### Information shown ###
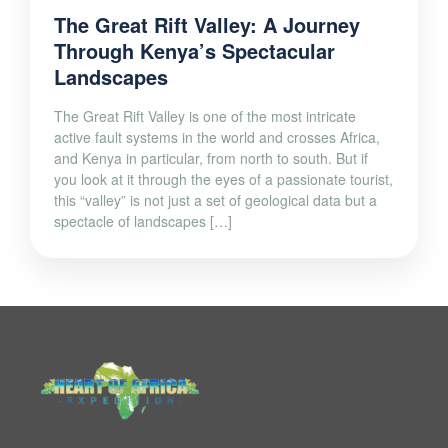
The Great Rift Valley: A Journey
Through Kenya’s Spectacular
Landscapes
The Great Rift Valley is one of the most intricate
active fault systems in the world and crosses Africa,
and Kenya in particular, from north to south. But if
you look at it through the eyes of a passionate tourist,
this “valley” is not just a set of geological data but a
spectacle of landscapes […]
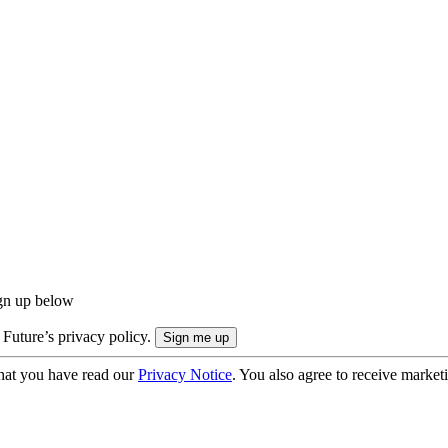
ign up below
 Future’s privacy policy.
hat you have read our
Privacy Notice
. You also agree to receive market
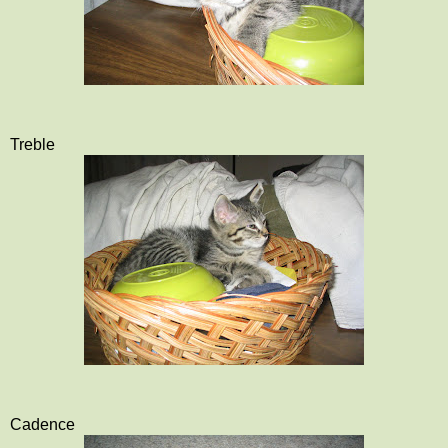
Treble
Cadence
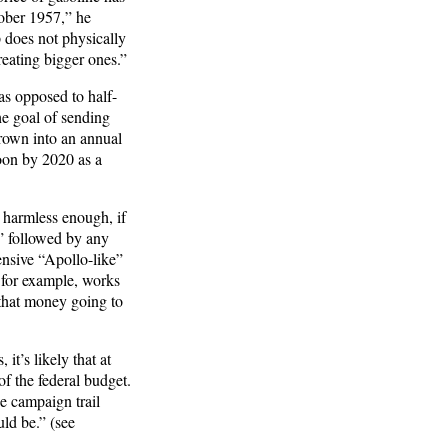
tober 1957,” he
 does not physically
eating bigger ones.”
s opposed to half-
e goal of sending
rown into an annual
moon by 2020 as a
 harmless enough, if
” followed by any
ensive “Apollo-like”
 for example, works
 that money going to
it’s likely that at
f the federal budget.
e campaign trail
uld be.” (see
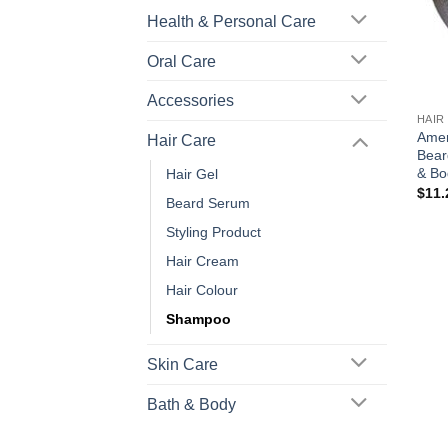
Health & Personal Care
Oral Care
+
Accessories
HAIR
Amer
Hair Care
Bear
& Bo
Hair Gel
$
11.
Beard Serum
Styling Product
Hair Cream
Hair Colour
Shampoo
Skin Care
Bath & Body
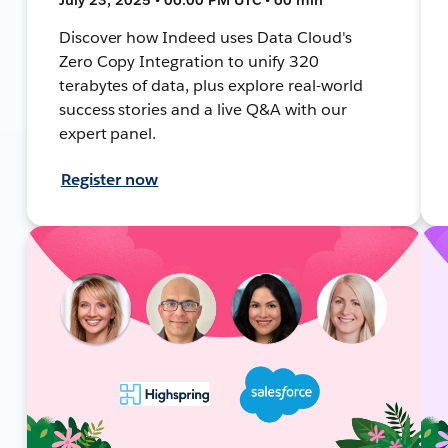
Discover how Indeed uses Data Cloud's
Zero Copy Integration to unify 320
terabytes of data, plus explore real-world
success stories and a live Q&A with our
expert panel.
Register now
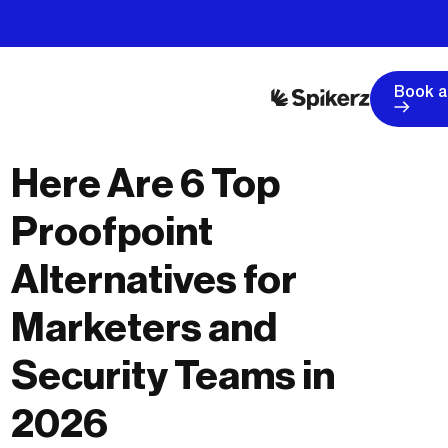
Book 
Here Are 6 Top
Proofpoint
Alternatives for
Marketers and
Security Teams in
2026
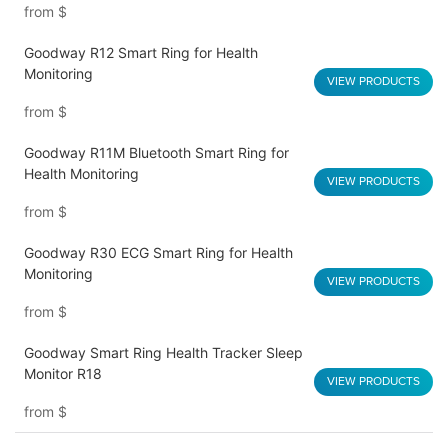
from
$
Goodway R12 Smart Ring for Health
Monitoring
VIEW PRODUCTS
from
$
Goodway R11M Bluetooth Smart Ring for
Health Monitoring
VIEW PRODUCTS
from
$
Goodway R30 ECG Smart Ring for Health
Monitoring
VIEW PRODUCTS
from
$
Goodway Smart Ring Health Tracker Sleep
Monitor R18
VIEW PRODUCTS
from
$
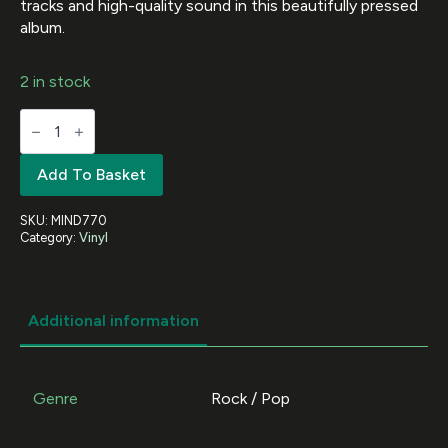
tracks and high-quality sound in this beautifully pressed
album.
2 in stock
METALLICA
-
Japan
Broadcast
Add To Basket
1986
(White
Vinyl)
SKU:
MIND770
quantity
Category:
Vinyl
Additional information
Genre
Rock / Pop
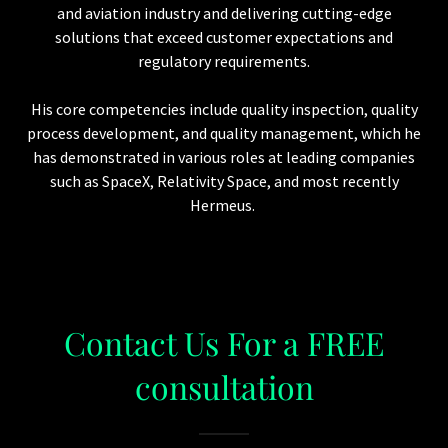
and aviation industry and delivering cutting-edge
solutions that exceed customer expectations and
regulatory requirements.
His core competencies include quality inspection, quality
process development, and quality management, which he
has demonstrated in various roles at leading companies
such as SpaceX, Relativity Space, and most recently
Hermeus.
Contact Us For a FREE
consultation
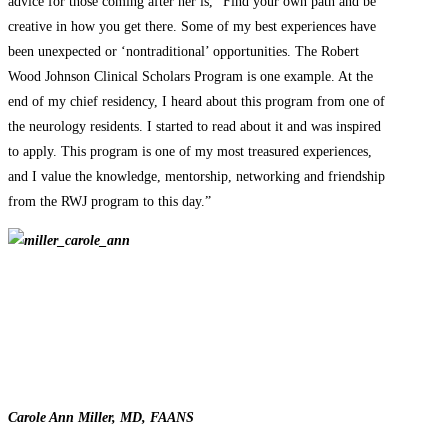
advice for those coming after her is, “Find your own path and be
creative in how you get there. Some of my best experiences have
been unexpected or ‘nontraditional’ opportunities. The Robert
Wood Johnson Clinical Scholars Program is one example. At the
end of my chief residency, I heard about this program from one of
the neurology residents. I started to read about it and was inspired
to apply. This program is one of my most treasured experiences,
and I value the knowledge, mentorship, networking and friendship
from the RWJ program to this day.”
Carole Ann Miller, MD, FAANS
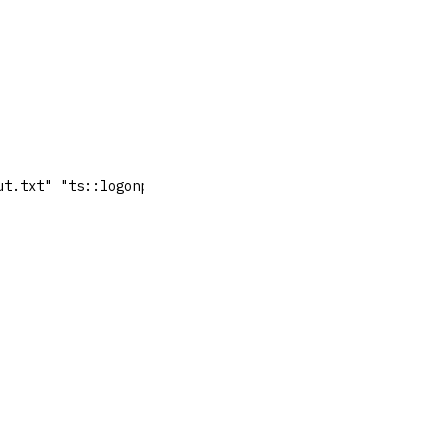
ut.txt" "ts::logonpasswords" "exit"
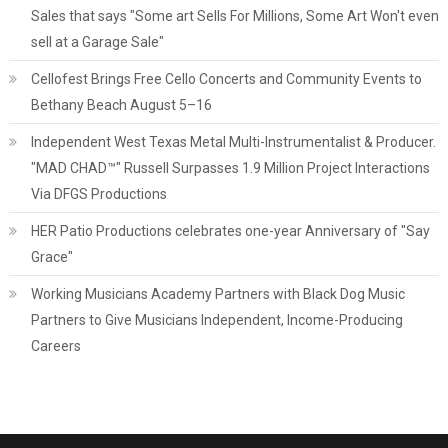
Sales that says "Some art Sells For Millions, Some Art Won't even
sell at a Garage Sale"
Cellofest Brings Free Cello Concerts and Community Events to
Bethany Beach August 5–16
Independent West Texas Metal Multi-Instrumentalist & Producer.
"MAD CHAD™" Russell Surpasses 1.9 Million Project Interactions
Via DFGS Productions
HER Patio Productions celebrates one-year Anniversary of "Say
Grace"
Working Musicians Academy Partners with Black Dog Music
Partners to Give Musicians Independent, Income-Producing
Careers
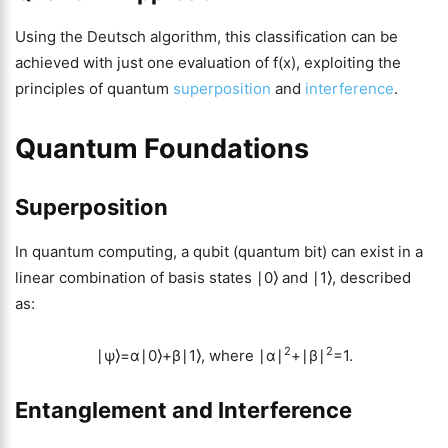
Using the Deutsch algorithm, this classification can be
achieved with just one evaluation of f(x), exploiting the
principles of quantum
superposition
and
interference
.
Quantum Foundations
Superposition
In quantum computing, a qubit (quantum bit) can exist in a
linear combination of basis states ∣0⟩ and ∣1⟩, described
as:
2
2
∣ψ⟩=α∣0⟩+β∣1⟩, where ∣α∣
+∣β∣
=1.
Entanglement and Interference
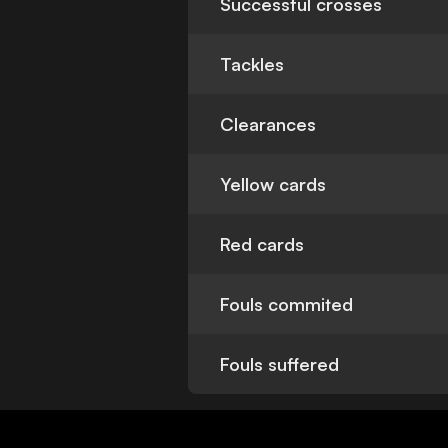
Successful crosses
Tackles
Clearances
Yellow cards
Red cards
Fouls commited
Fouls suffered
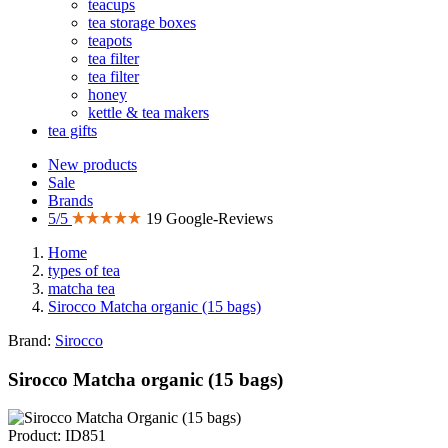
teacups
tea storage boxes
teapots
tea filter
tea filter
honey
kettle & tea makers
tea gifts
New products
Sale
Brands
5/5
19 Google-Reviews
Home
types of tea
matcha tea
Sirocco Matcha organic (15 bags)
Brand:
Sirocco
Sirocco Matcha organic (15 bags)
Product: ID851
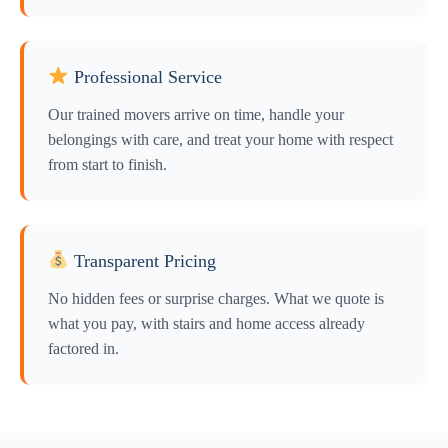
Professional Service
Our trained movers arrive on time, handle your
belongings with care, and treat your home with respect
from start to finish.
Transparent Pricing
No hidden fees or surprise charges. What we quote is
what you pay, with stairs and home access already
factored in.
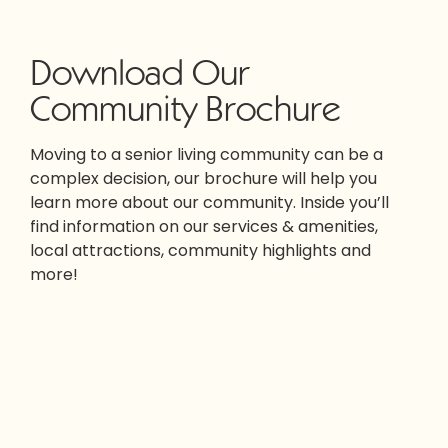
Download Our
Community Brochure
Moving to a senior living community can be a
complex decision, our brochure will help you
learn more about our community. Inside you’ll
find information on our services & amenities,
local attractions, community highlights and
more!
###
### Aim of the task:
In the listing above, locate each line with "Independent" and copy it.

### Final answer:
Independent West Texas Metal Multi-Instrumentalist & Producer.
Partners to Give Musicians Independent, Income-Producing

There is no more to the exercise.